Immersion Courses: Prep & Practice: Scientific Communications & Media
Rare Look Inside Scientific Communications & Media Industry Offered to Biosciences Trainees
By Nadine Taylor-Barnes
March 29, 2021
In a special immersion course, three Stanford instructors, trained bioscientists and industry professionals, teach communications skills and reveal the inner workings of the scientific media and publishing world – an industry mostly opaque to scientists, even as it wields a sizeable influence upon their careers.
The educators offered wisdom, gleaned from their collective fifty years in the media business, as part of Preparation & Practice: Scientific Communications & Media. Their goal: to help Biosciences students and postdocs become better scientific authors, navigate the publishing business, and learn how open access publishing, artificial intelligence, and preprint servers are impacting the industry. In the process, a few editorial careers may even be launched.
The Stanford School of Medicine actively engages with entrepreneurial firms through its professional and career development programs and start-up fairs. As such, Stephanie Eberle, Assistant Dean, BioSci Careers, was asked by TIME to help identify companies for the summit. “We work closely with small companies, having them come to campus to talk to our trainees, having trainees visit the firms, and creating internships,” Eberle said.

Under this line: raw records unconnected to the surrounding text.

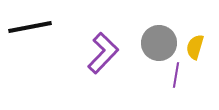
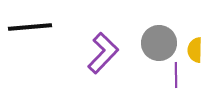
black line: rotated 6 degrees clockwise
yellow semicircle: moved 3 px down; rotated 15 degrees counterclockwise
purple line: rotated 10 degrees counterclockwise
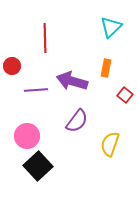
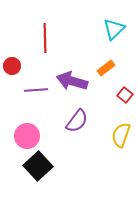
cyan triangle: moved 3 px right, 2 px down
orange rectangle: rotated 42 degrees clockwise
yellow semicircle: moved 11 px right, 9 px up
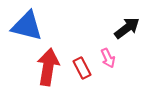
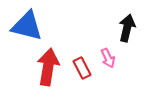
black arrow: rotated 40 degrees counterclockwise
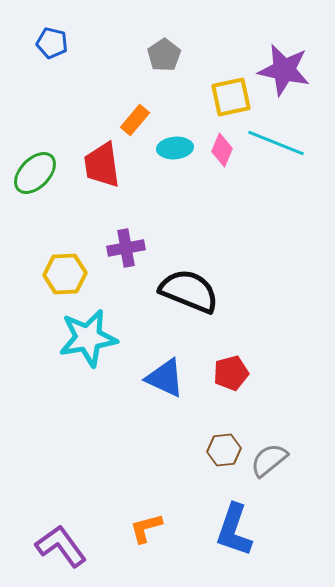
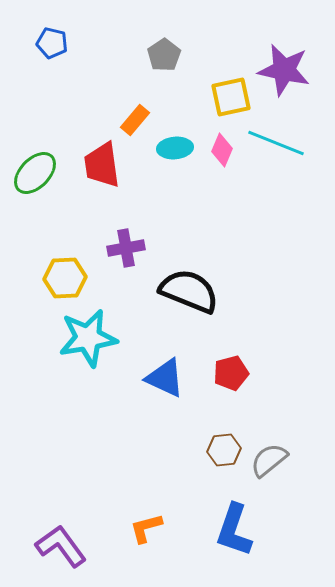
yellow hexagon: moved 4 px down
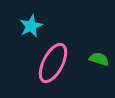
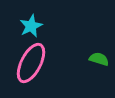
pink ellipse: moved 22 px left
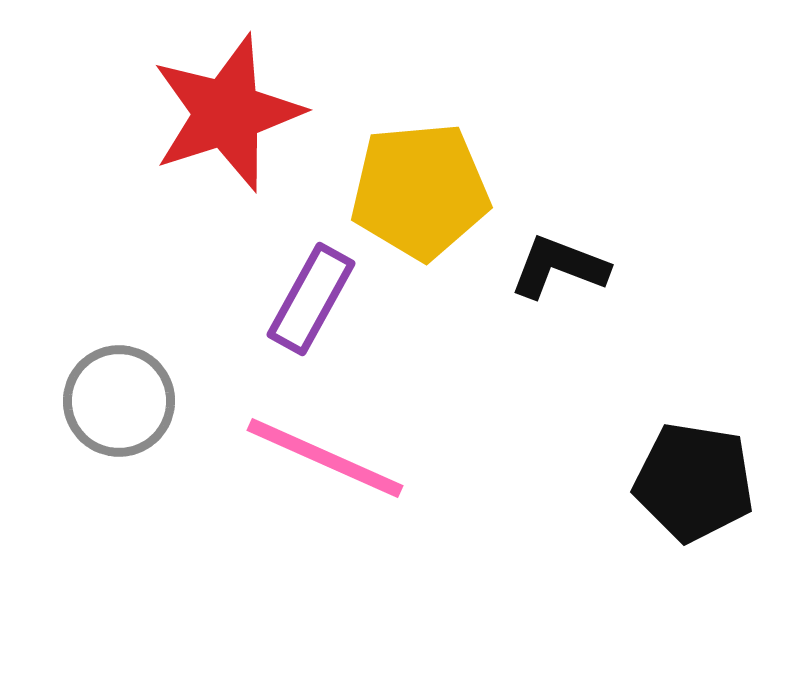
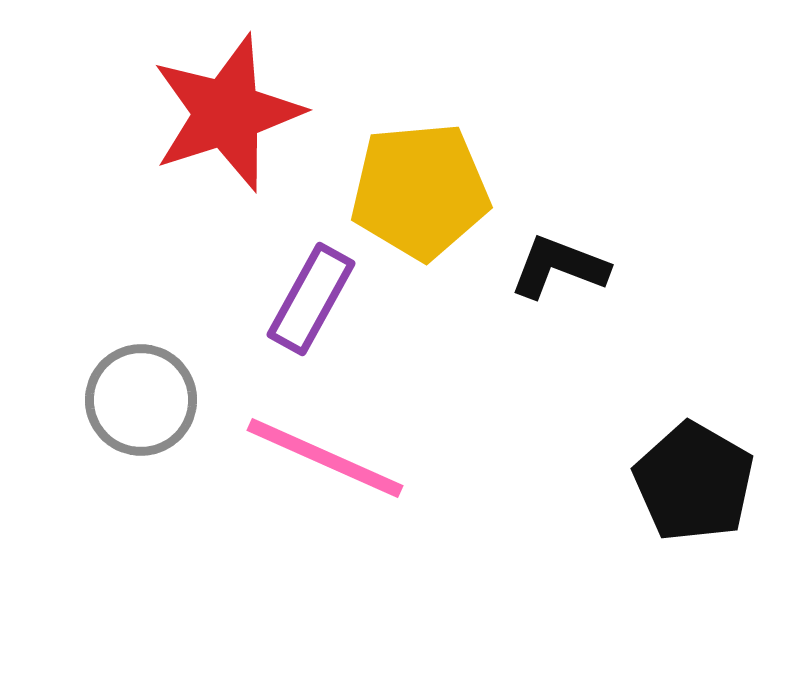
gray circle: moved 22 px right, 1 px up
black pentagon: rotated 21 degrees clockwise
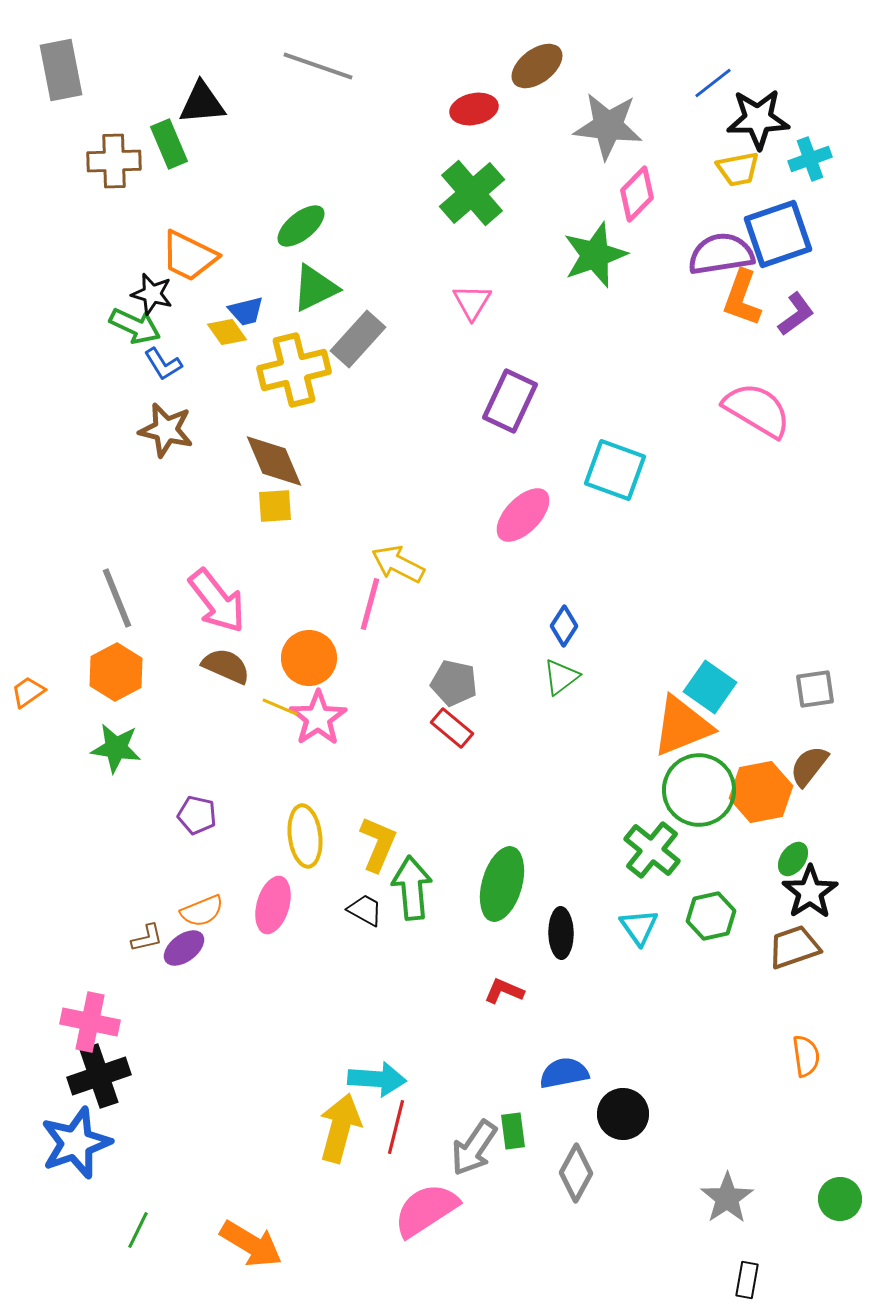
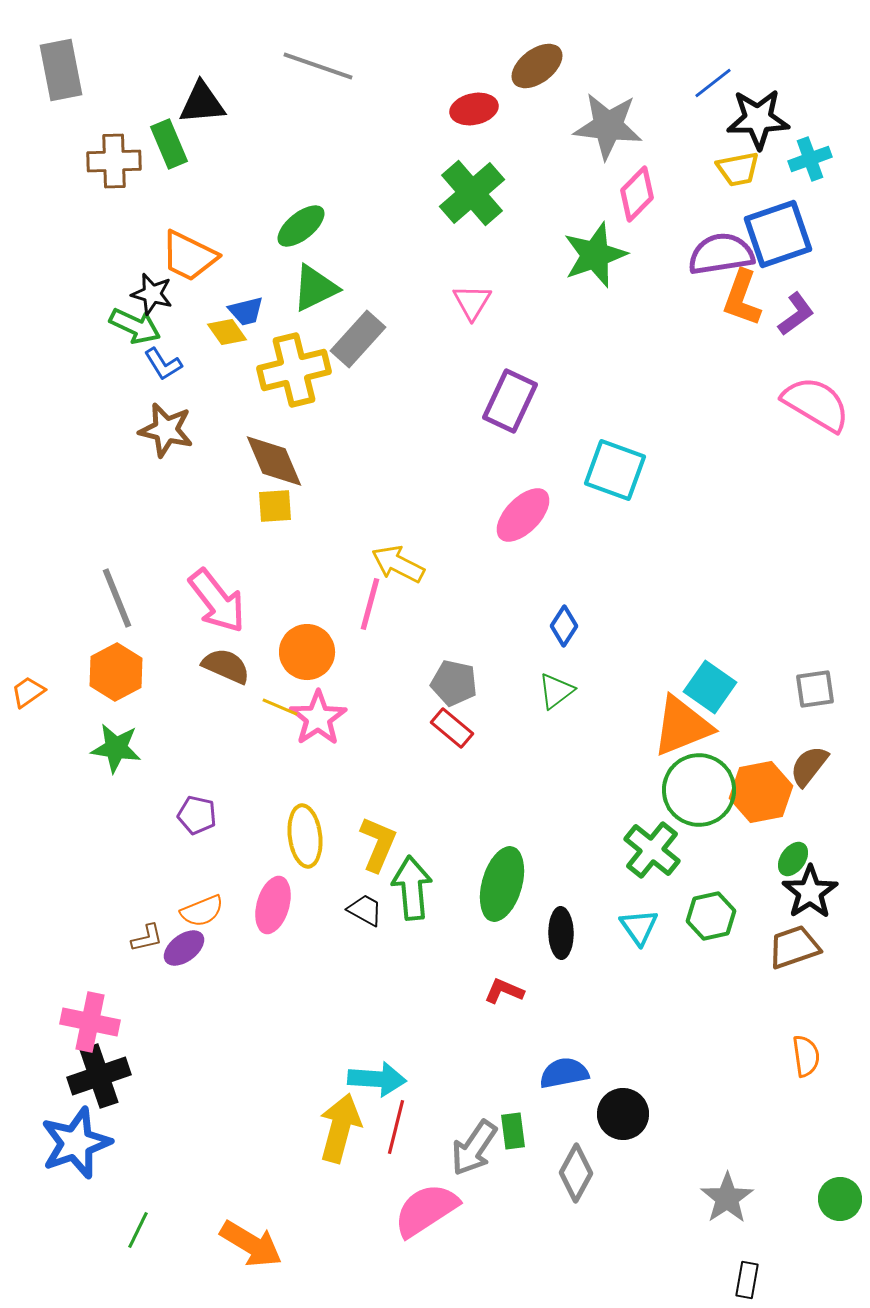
pink semicircle at (757, 410): moved 59 px right, 6 px up
orange circle at (309, 658): moved 2 px left, 6 px up
green triangle at (561, 677): moved 5 px left, 14 px down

Commenting about the summit, Eberle said, “National leaders are collaborating across many disciplines, “and our Stanford community and alumni are right in the middle of this collaboration, bringing precision medicine to today’s healthcare system.”
Power of Language
But beyond the details of how an important industry is organized and functions, the Stanford instructors provided a valuable lesson: alerting all scientists to the power of language in shaping how their scientific discoveries are understood and received.
Associate professor, Kristin Sainani, PhD, 2002, epidemiology, summed it up. “In today’s world, scientists have a responsibility to explain their science and their discoveries. If scientists don’t control their message,” she warned, “our science can be used by others for their own hidden agendas, leaving the door open for pseudoscience and misinformation.”
In October, Microsoft co-founder Bill Gates spoke about the importance of explaining the science during the StanfordMed Live event about the coronavirus pandemic. Gates talked with Lloyd B. Minor, MD, dean of the School of Medicine, about the impact communications could have helping rebuild public trust in science after the proliferation of misinformation during the pandemic. He suggested that scientists talk publicly about their research, the heroes inventing the vaccines, the safe development and production of vaccines, and even show the early adopters of the vaccines.
Amy Adams, former director of science communication and now director of long-range vision communication, for Stanford, stressed the critical role communications plays, explaining to her students. “You will have more influence as a scientist; you will get more credit for your ideas, if you write well. Meaning: be concise, be clear, and be engaging.”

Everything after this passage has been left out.